Research Post # 8

This was the last week of the summer internship at NYU. Decidedly, I am continuing to work with the lab into the school year, so I will continue to write about my experiences and post them.

This week, at our weekly team meeting, I put together a deck regarding my project and presented it. It incorporated mostly everything from these posts from the start to finish. I discussed the project objective and significance of the project. And I talked about the process I went through to achieve the project goal: exploratory data analysis, preliminary data visualizations, node embedding data visualizations, and the classifiers. You can see my previous blog posts to learn about each of these things. 

Ultimately, next steps for this project are using other classifiers, applying Bayesian Optimization/GridSearchCV to optimize hyperparameters, creating a visualization of the whole dataset (and storing those embeddings), continuing to use cross validation for model evaluation, and visualizing the results to test classifier performance. The first three are steps to increase the accuracy of the classifier. After that, creating a visualization of the whole data and storing the embeddings is important so that different models are comparable on the same vectors and embeddings. It would also just help to see the whole dataset visualized. And finally, cross validation is important to properly evaluate the model (specifics below), and visualizing the results is important for comparing models and deciding which is the best model to use.

In the last post, I did not go over in specific what cross validation (CV) is, so here is a run-through. CV is a way to evaluate model performance with higher accuracy and prevent overfitting. Without CV, it is possible to tweak the parameters until the model performs optimally on the test data, which is overfitting. What CV does is it splits the training data into k folds and the model is trained on k-1 folds. After which, it is evaluated on the remaining 1 fold. This is done for all k folds, so it can be computationally intensive, and it returns the mean accuracy. CV is important to present the accurate performance of the model. To learn more about CV and its implementation, check this out.

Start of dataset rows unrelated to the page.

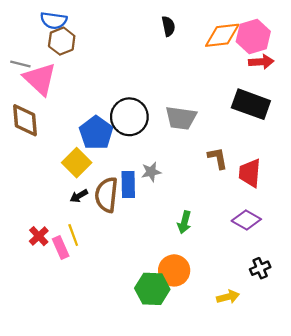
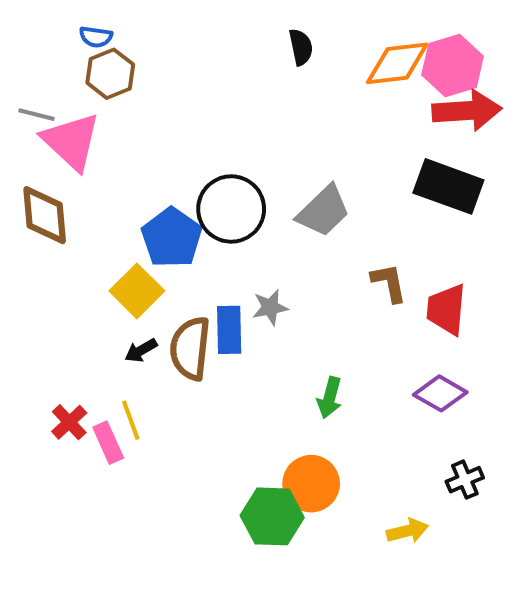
blue semicircle: (54, 20) -> (96, 37), size x0.7
red arrow: (261, 62) -> (467, 111), size x1.5
gray trapezoid: (181, 118) -> (323, 211), turned -52

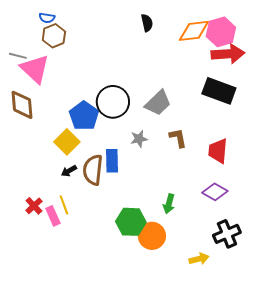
brown L-shape: (389, 283) -> (178, 138), moved
gray star: (270, 307) -> (139, 139), moved
green arrow: (330, 398) -> (169, 204), moved
black cross: (465, 480) -> (227, 234), size x1.5
green hexagon: (272, 516) -> (131, 222), moved

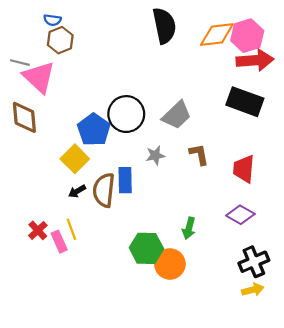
black semicircle: (147, 23) -> (164, 26), size x1.8
yellow arrow: (199, 259) -> (253, 290), moved

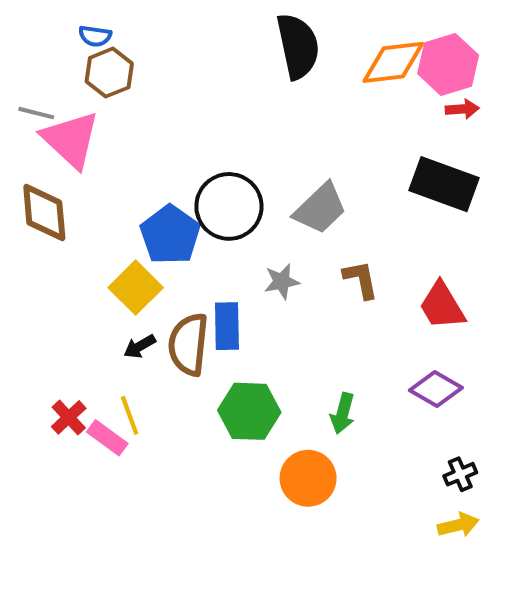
red arrow: (255, 60) -> (462, 109), size x0.5
red trapezoid: (244, 169) -> (442, 306), turned -36
pink rectangle: (59, 242) -> (107, 438), turned -30
green hexagon: (146, 248) -> (249, 411), moved
black cross: (254, 262) -> (460, 474), size x0.6

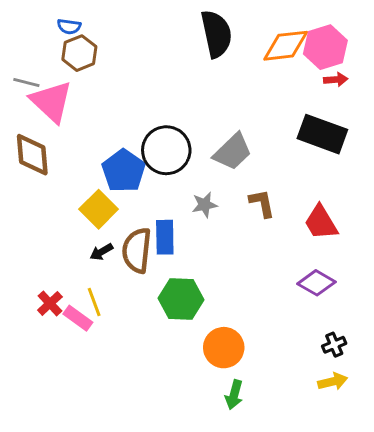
green arrow: (343, 413) -> (234, 395), moved

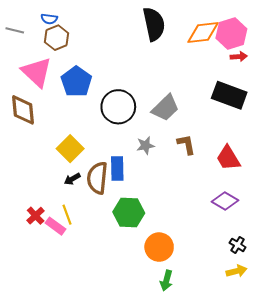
gray line: (26, 82) -> (15, 30), moved
blue pentagon: (124, 171) -> (76, 82), moved
black cross: (334, 345) -> (238, 245), turned -35

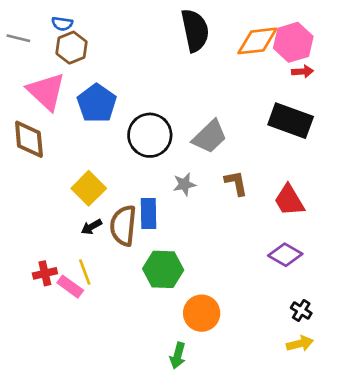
red cross: (36, 216) -> (45, 273), turned 30
green arrow: (166, 281) -> (178, 356), moved

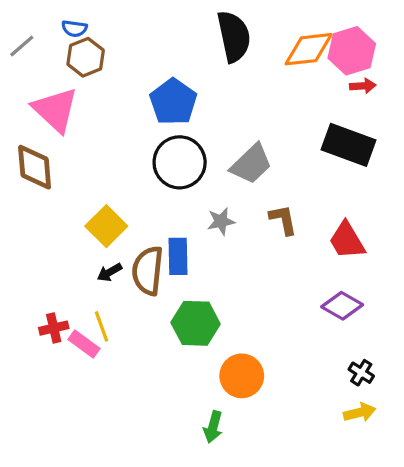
gray line: (18, 38) -> (22, 46), turned -55
blue pentagon: (97, 103) -> (173, 102), moved

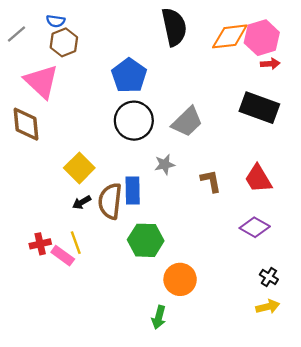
brown L-shape: (283, 220) -> (211, 181), moved

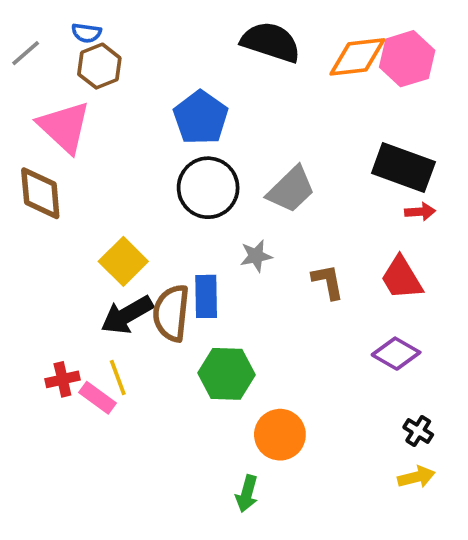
black semicircle: (174, 27) -> (271, 42), turned -60
red arrow: (270, 64) -> (420, 212), moved
black arrow: (82, 202) -> (127, 315), size x1.8

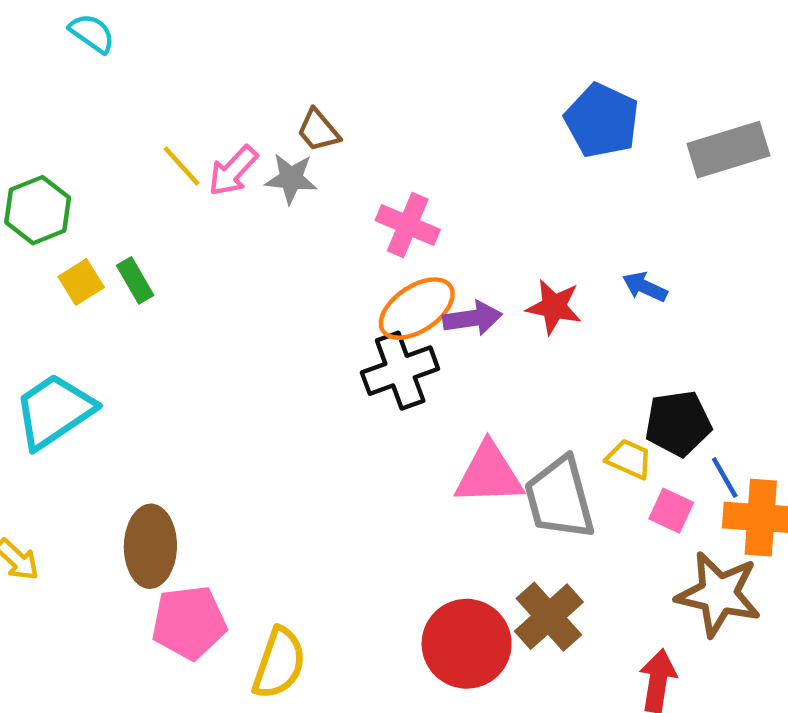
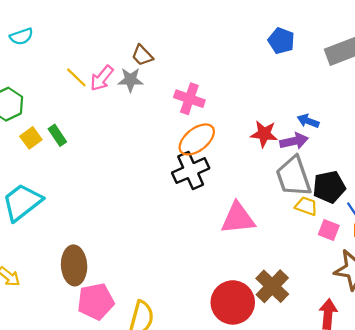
cyan semicircle: (92, 33) -> (21, 36), moved, turned 130
blue pentagon: (602, 121) -> (281, 41), size x0.7
purple arrow: (472, 318) -> (294, 141), moved
gray trapezoid: (560, 498) -> (294, 176), moved

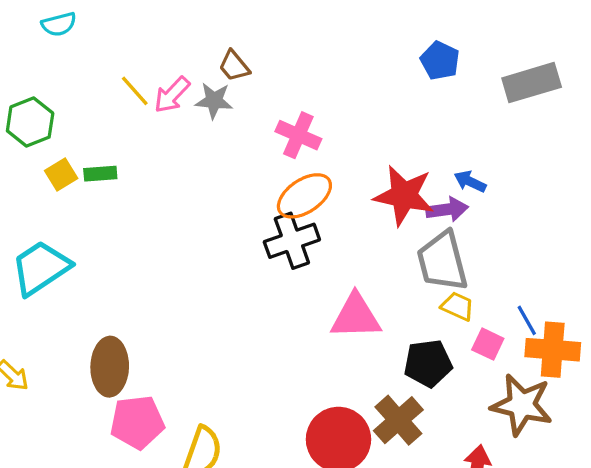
red star: (264, 134) -> (404, 195), size x1.5
green rectangle: (57, 135) -> (100, 174), turned -65
black pentagon: (329, 187) -> (428, 363), moved

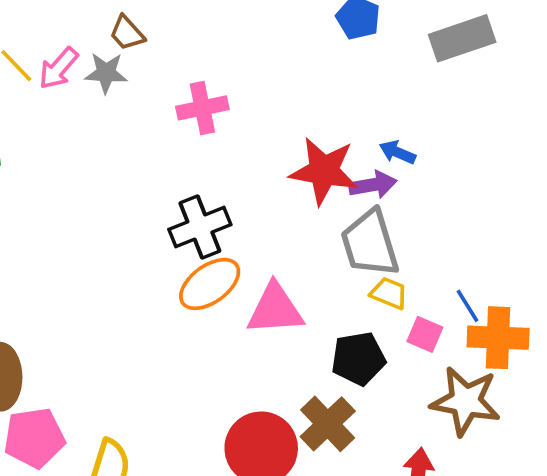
pink cross: (298, 135) -> (202, 108), turned -33
orange ellipse: (304, 196) -> (210, 284), moved

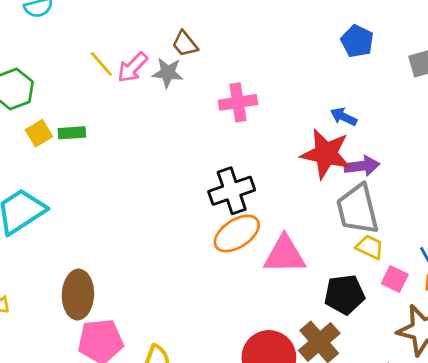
blue arrow: (397, 152) -> (344, 117), moved

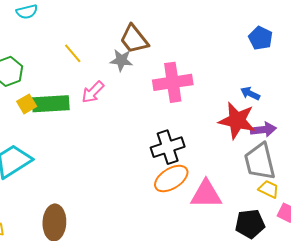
brown trapezoid: (185, 44) -> (134, 39), size x1.5
pink arrow: (133, 67) -> (93, 92), moved
pink cross: (238, 102) -> (173, 82), size x1.4
green rectangle: (72, 133) -> (51, 104), size x1.8

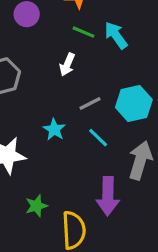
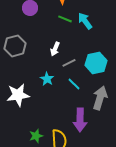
white arrow: (67, 65) -> (55, 49), moved
green star: (36, 206) -> (36, 136), moved

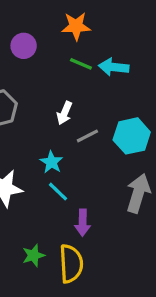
cyan arrow: (85, 21) -> (114, 67), turned -48
cyan line: (74, 84) -> (58, 192), moved
purple arrow: (80, 120) -> (83, 223), moved, size x0.7

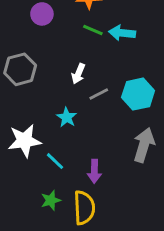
cyan line: (58, 192) -> (55, 161), moved

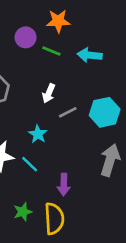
purple circle: (42, 14) -> (26, 37), moved
green line: (93, 30) -> (51, 51), moved
cyan line: (55, 161) -> (30, 164), moved

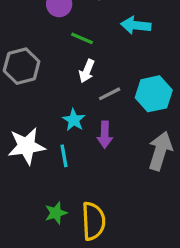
green line: (51, 51) -> (82, 38), moved
cyan line: (30, 164) -> (64, 156), turned 36
purple arrow: (64, 185) -> (105, 135), moved

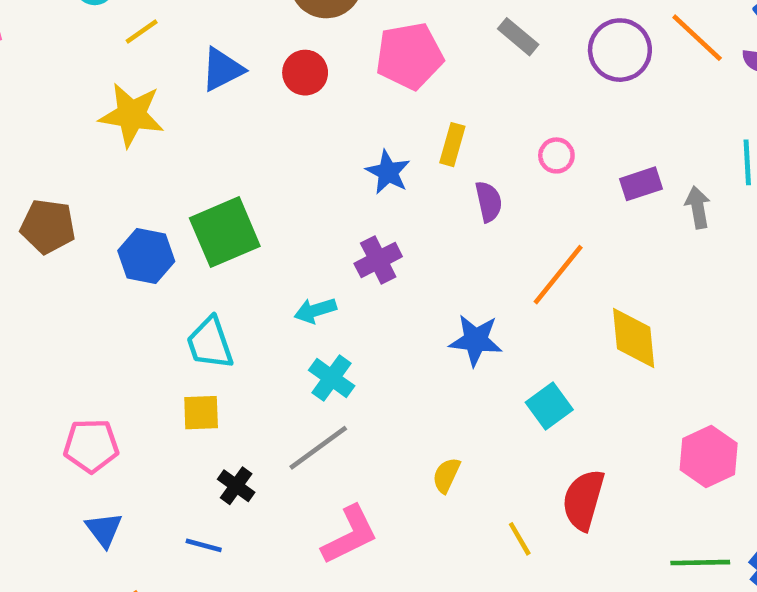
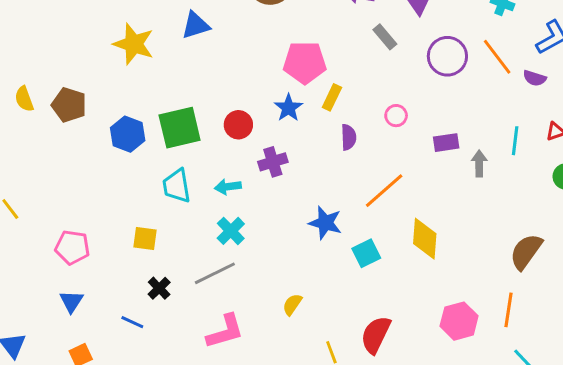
pink pentagon: (409, 56) -> (305, 63), moved
red circle: (305, 73) -> (238, 125), moved
cyan trapezoid: (210, 343) -> (177, 186), moved
cyan square: (549, 406) -> (366, 253), moved

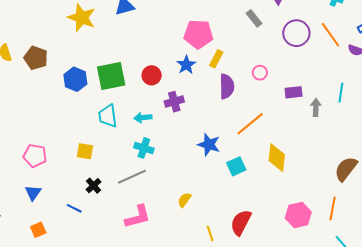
purple semicircle: (348, 137) -> (227, 86), size x1.4
cyan cross: (231, 231) -> (144, 148), turned -30

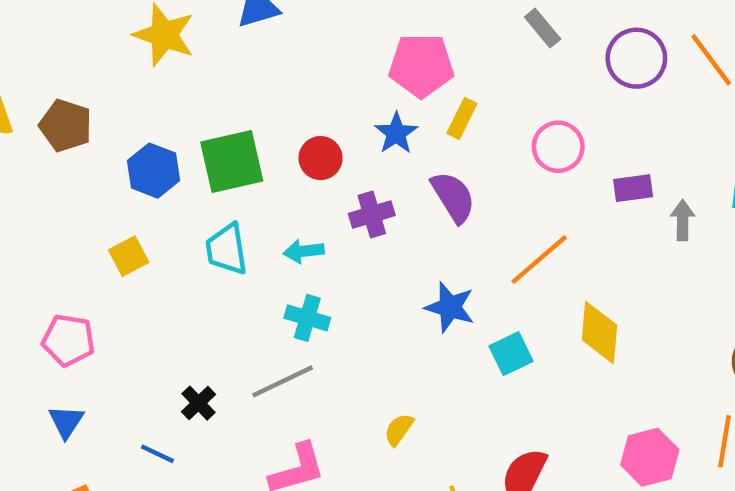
pink circle: (260, 73) -> (558, 147), size x1.5
purple semicircle: (227, 86) -> (453, 197), moved, turned -30
yellow square: (85, 151) -> (129, 256), moved, turned -36

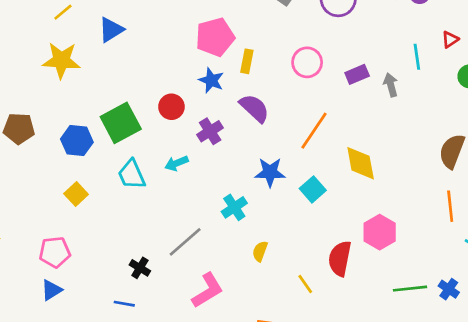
cyan cross: (307, 318) -> (234, 207), moved, turned -35
blue triangle: (66, 422) -> (51, 290), moved, turned 40
pink hexagon: (650, 457) -> (380, 232), moved

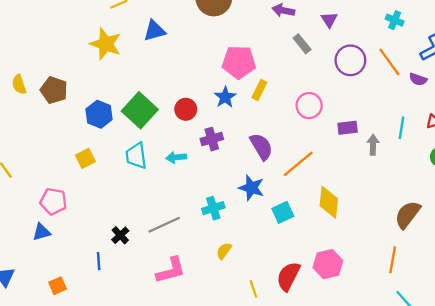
purple semicircle: (254, 108) -> (261, 147), moved
green square: (121, 123) -> (140, 110), turned -36
blue line: (124, 304) -> (99, 261), turned 60

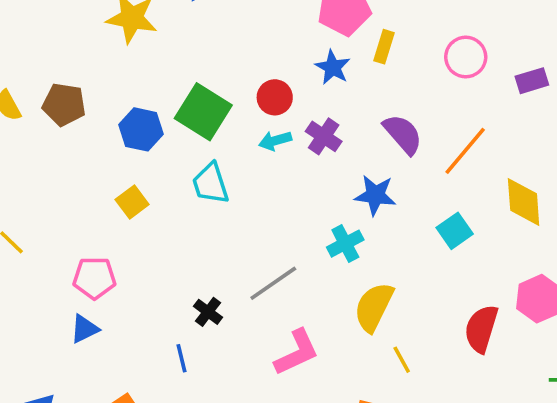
purple cross: (212, 139) -> (324, 136), turned -30
cyan arrow: (176, 157) -> (275, 141), moved
blue star: (251, 188) -> (375, 195), moved
yellow semicircle: (224, 251) -> (374, 307), size x1.8
yellow line: (253, 289) -> (402, 360), moved

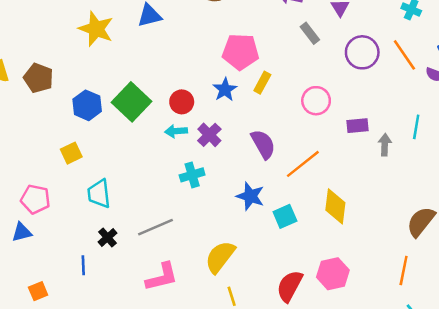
cyan trapezoid: (211, 184) -> (99, 194), moved
blue star: (375, 195) -> (250, 196), moved
cyan cross: (345, 244) -> (192, 175), moved

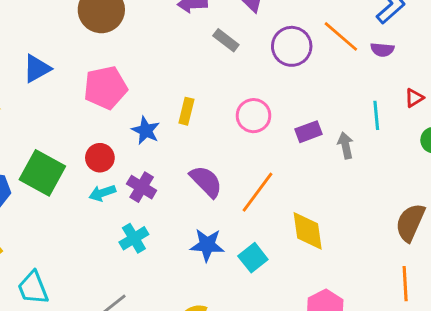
pink pentagon: (241, 52) -> (105, 88), moved

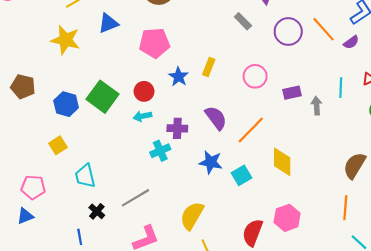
purple semicircle: (382, 50) -> (351, 42), turned -49
purple cross: (142, 187) -> (177, 128), moved, turned -36

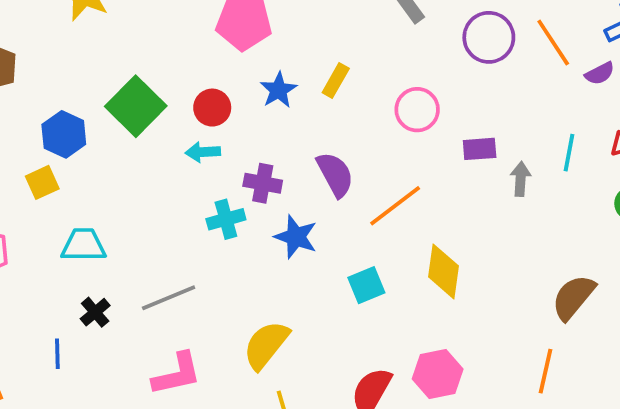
blue hexagon: (66, 104) -> (64, 134), moved
blue star: (211, 162) -> (296, 237), moved
cyan trapezoid: (85, 176) -> (83, 245), turned 95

Apart from CV, I also implemented a Kernel SVC with hopes that it would increase accuracy of the model. Prior to that, I had been using Linear SVC, which just uses a different algorithm than Kernel SVC. However, Kernel SVC did not lead to significantly higher accuracy rates of the model. Next, I will implement a Random Forest Classifier and see if it returns better results. I also am going to keep track of the results of each classifier in a more formal way (until now I have been commenting the results in the code). Since I am trying so many models and comparing various parameters, etc., it is important to formally track them and compare the results.

Further, I will be visualizing the results using the classifier comparison function offered by scikit-learn. If this built-in function does not work, I can always just take the results, put them into the data, and use the already generated vectors to graph them – this will allow us to see which data points are more frequently incorrectly classified (one on top of the other). Either way, by visualizing the results, it will be helpful for us to see which data points the model most frequently classifies as incorrectly (i.e: peripheral nodes, hub nodes, disease nodes, etc.).

So, those are the major next steps - this project is supposed to end in the next month or so. After that, I will continue to post about the next project I am working on and keep you updated.